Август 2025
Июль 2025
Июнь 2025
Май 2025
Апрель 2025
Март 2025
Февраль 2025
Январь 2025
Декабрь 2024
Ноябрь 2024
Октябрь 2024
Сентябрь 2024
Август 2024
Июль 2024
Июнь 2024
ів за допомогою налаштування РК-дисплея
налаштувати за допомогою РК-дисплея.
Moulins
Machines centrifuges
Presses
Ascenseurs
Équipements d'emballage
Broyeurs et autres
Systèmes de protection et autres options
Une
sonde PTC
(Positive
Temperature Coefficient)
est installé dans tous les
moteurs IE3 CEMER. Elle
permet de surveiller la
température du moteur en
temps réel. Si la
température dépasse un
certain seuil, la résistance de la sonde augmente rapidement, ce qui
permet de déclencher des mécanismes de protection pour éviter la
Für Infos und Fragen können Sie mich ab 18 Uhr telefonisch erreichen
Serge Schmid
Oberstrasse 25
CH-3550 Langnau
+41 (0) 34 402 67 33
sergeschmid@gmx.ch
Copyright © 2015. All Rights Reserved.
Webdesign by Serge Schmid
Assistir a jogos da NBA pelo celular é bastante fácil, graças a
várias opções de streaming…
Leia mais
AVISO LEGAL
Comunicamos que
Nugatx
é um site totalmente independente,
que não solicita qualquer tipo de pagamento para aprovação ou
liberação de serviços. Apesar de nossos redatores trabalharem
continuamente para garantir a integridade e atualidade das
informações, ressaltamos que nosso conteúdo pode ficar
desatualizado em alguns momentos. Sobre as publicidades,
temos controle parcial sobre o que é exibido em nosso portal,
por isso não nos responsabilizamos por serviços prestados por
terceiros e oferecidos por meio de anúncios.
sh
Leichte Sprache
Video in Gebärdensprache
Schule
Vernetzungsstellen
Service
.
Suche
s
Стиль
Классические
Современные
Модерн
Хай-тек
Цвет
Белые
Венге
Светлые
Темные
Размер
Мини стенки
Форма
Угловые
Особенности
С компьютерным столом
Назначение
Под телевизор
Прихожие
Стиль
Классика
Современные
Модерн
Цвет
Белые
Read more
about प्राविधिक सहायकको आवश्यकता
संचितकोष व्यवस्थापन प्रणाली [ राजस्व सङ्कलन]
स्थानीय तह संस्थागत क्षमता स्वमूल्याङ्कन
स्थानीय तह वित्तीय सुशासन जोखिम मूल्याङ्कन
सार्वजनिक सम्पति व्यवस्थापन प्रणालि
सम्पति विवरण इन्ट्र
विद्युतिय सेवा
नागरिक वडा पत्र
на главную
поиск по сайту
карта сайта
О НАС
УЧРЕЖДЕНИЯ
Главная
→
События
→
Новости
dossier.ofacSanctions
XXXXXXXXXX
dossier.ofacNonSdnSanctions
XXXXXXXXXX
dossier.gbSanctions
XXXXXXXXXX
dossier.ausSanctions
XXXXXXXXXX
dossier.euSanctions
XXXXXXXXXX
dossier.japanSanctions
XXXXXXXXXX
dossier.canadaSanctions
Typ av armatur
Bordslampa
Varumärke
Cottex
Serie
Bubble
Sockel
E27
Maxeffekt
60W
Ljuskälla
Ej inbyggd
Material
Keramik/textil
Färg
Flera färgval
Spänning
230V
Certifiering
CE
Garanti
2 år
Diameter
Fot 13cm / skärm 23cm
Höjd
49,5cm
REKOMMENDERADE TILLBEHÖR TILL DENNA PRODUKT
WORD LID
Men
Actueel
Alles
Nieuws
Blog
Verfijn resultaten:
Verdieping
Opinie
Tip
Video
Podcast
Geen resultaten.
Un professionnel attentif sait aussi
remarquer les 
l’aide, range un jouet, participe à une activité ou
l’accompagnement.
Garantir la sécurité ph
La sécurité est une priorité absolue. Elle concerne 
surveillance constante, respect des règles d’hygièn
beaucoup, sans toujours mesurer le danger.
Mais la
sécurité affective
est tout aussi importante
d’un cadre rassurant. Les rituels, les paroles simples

§ §

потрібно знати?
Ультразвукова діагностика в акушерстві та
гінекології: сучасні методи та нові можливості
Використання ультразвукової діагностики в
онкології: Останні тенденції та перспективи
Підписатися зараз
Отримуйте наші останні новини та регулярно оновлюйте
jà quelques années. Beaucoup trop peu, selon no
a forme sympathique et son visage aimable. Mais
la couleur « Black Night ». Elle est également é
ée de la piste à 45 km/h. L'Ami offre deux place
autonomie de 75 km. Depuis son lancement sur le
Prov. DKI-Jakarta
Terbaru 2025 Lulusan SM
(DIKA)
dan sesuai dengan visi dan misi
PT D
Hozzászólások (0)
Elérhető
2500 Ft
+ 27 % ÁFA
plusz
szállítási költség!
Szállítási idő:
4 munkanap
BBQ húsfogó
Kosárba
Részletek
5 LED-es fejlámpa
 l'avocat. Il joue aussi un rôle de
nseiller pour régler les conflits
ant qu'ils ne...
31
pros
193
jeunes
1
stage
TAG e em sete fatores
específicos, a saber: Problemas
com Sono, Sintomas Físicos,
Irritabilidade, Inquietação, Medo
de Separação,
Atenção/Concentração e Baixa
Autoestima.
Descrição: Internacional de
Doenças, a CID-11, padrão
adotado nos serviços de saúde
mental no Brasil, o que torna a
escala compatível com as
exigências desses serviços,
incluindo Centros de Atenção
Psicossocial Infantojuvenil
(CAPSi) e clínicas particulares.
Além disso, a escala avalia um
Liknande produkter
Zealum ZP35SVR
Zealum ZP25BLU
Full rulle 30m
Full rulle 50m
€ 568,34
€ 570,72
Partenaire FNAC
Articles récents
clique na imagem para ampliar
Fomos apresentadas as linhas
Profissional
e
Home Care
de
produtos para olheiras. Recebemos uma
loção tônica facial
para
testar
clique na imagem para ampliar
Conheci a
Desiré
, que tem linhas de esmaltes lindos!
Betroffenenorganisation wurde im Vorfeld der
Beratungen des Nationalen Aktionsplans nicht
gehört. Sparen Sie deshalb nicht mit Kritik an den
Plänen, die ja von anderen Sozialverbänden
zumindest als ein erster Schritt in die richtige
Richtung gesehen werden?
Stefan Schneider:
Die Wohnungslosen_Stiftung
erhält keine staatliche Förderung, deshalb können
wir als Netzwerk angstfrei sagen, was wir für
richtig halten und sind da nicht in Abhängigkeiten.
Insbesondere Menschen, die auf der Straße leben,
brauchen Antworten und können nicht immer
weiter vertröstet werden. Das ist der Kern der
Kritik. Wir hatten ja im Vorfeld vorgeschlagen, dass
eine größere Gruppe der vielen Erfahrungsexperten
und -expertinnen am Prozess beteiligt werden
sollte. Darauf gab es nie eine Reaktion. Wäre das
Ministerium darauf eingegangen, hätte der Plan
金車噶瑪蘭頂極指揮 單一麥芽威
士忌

§ §

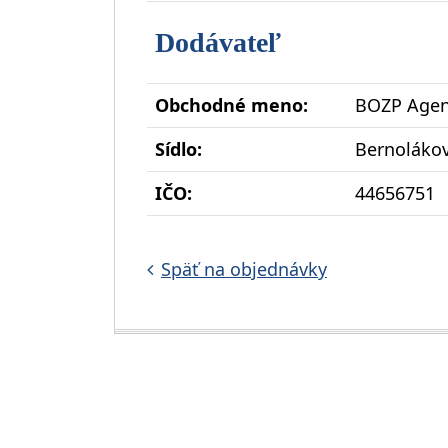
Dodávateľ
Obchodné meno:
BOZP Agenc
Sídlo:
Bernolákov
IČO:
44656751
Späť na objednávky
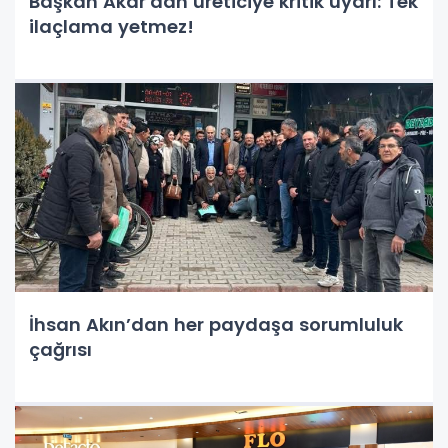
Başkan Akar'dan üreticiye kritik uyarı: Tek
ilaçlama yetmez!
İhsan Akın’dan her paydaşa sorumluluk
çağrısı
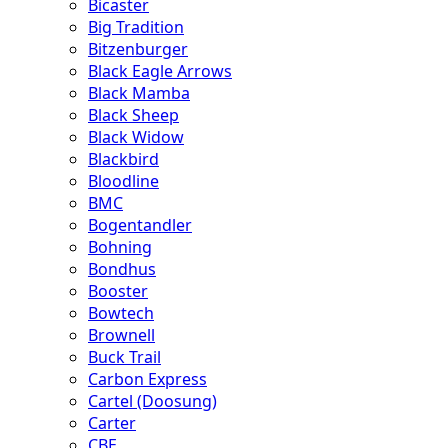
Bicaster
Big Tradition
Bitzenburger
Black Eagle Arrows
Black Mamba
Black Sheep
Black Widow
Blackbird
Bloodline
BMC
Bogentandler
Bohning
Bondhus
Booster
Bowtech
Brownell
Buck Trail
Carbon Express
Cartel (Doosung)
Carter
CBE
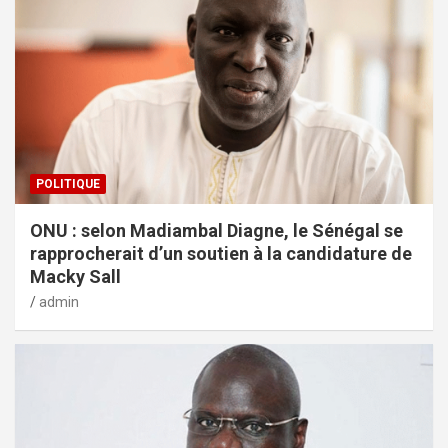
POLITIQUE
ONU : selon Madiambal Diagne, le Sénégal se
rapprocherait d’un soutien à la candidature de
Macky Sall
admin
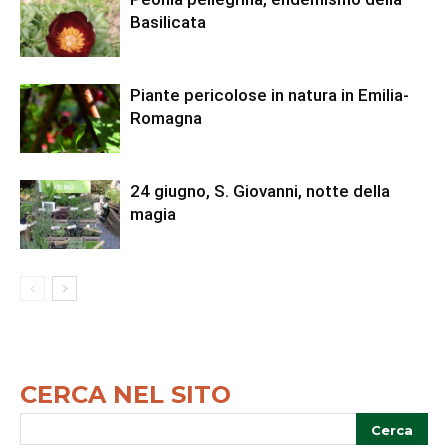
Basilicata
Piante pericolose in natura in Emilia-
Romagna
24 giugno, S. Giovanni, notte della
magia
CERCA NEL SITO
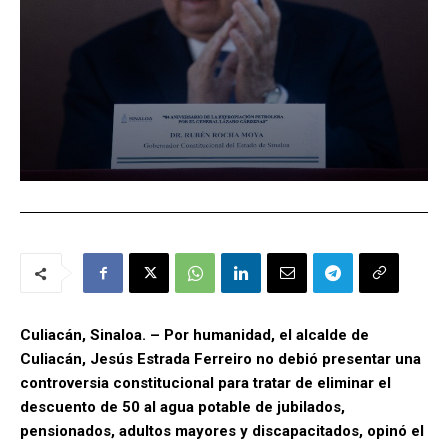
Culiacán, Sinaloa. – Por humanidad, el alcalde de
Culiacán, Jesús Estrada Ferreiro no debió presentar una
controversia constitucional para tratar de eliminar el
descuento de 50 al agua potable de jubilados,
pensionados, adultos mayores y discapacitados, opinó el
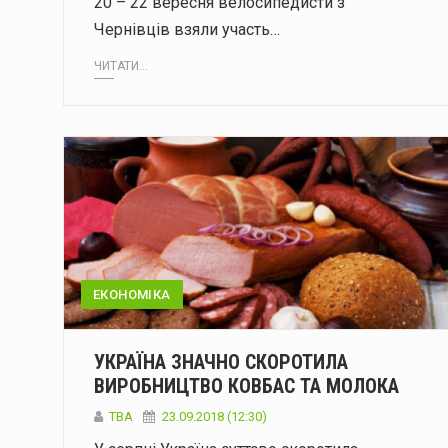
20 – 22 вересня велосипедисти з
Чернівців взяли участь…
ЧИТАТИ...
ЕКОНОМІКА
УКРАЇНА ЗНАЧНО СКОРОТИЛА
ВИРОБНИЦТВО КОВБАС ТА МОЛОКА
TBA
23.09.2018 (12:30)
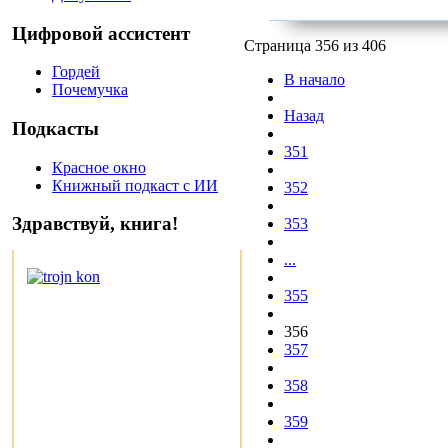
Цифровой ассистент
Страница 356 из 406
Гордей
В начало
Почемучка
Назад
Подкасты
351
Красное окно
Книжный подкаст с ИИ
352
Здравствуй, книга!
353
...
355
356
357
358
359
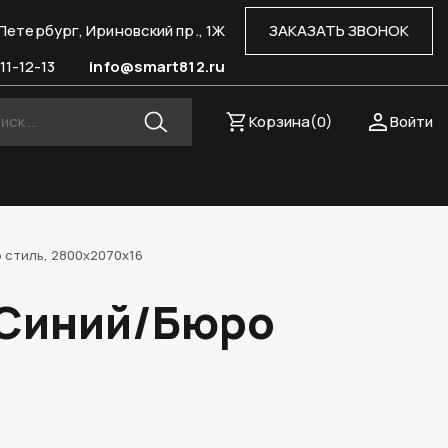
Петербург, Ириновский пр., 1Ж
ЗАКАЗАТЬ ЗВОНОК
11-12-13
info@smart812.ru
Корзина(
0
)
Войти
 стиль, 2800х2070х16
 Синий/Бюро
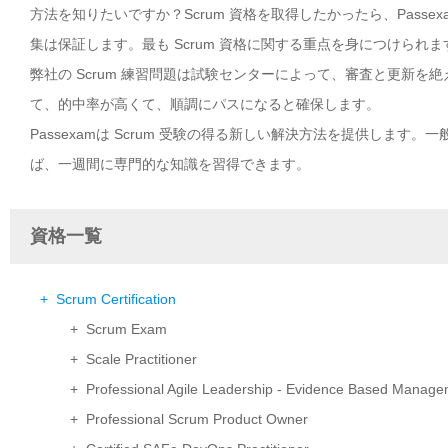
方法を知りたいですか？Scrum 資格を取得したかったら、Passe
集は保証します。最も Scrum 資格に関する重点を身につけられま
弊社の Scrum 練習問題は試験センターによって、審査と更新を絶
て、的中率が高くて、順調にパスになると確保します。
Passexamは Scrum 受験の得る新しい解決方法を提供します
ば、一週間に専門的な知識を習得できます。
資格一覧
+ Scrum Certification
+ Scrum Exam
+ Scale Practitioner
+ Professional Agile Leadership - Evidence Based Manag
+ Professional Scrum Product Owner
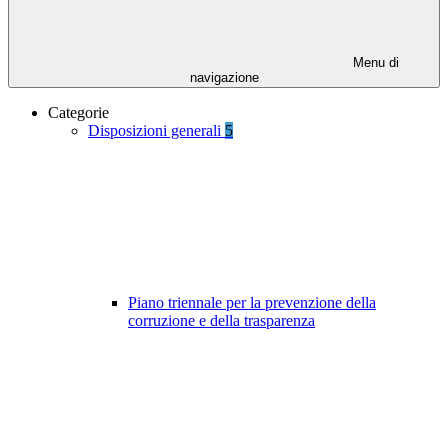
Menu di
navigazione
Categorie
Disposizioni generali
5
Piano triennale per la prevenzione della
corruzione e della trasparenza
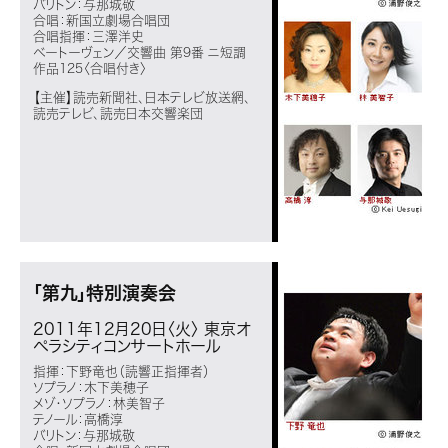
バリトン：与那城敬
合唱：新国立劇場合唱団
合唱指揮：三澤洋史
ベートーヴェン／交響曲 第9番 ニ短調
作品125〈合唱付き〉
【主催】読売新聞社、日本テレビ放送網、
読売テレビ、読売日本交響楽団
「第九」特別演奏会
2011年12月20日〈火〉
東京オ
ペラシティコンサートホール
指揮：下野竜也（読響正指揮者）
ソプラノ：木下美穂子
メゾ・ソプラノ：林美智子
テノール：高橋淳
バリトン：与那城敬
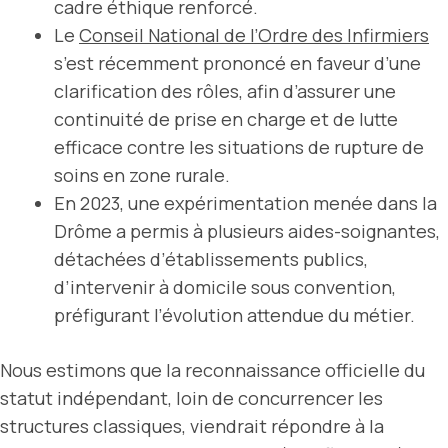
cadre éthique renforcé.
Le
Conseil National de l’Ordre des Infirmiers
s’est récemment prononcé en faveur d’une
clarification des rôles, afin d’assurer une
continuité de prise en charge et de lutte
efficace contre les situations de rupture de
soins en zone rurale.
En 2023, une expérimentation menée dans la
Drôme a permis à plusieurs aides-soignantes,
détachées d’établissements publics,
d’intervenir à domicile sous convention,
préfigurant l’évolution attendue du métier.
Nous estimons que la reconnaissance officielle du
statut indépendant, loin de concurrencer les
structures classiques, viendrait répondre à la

§ §

When you reach the line holding "Август 2025" in the records above, begin reproducing exactly, stop after the line holding "Webdesign by Serge Schmid", and output nothing else.

_Task output_
Август 2025
Июль 2025
Июнь 2025
Май 2025
Апрель 2025
Март 2025
Февраль 2025
Январь 2025
Декабрь 2024
Ноябрь 2024
Октябрь 2024
Сентябрь 2024
Август 2024
Июль 2024
Июнь 2024
ів за допомогою налаштування РК-дисплея
налаштувати за допомогою РК-дисплея.
Moulins
Machines centrifuges
Presses
Ascenseurs
Équipements d'emballage
Broyeurs et autres
Systèmes de protection et autres options
Une
sonde PTC
(Positive
Temperature Coefficient)
est installé dans tous les
moteurs IE3 CEMER. Elle
permet de surveiller la
température du moteur en
temps réel. Si la
température dépasse un
certain seuil, la résistance de la sonde augmente rapidement, ce qui
permet de déclencher des mécanismes de protection pour éviter la
Für Infos und Fragen können Sie mich ab 18 Uhr telefonisch erreichen
Serge Schmid
Oberstrasse 25
CH-3550 Langnau
+41 (0) 34 402 67 33
sergeschmid@gmx.ch
Copyright © 2015. All Rights Reserved.
Webdesign by Serge Schmid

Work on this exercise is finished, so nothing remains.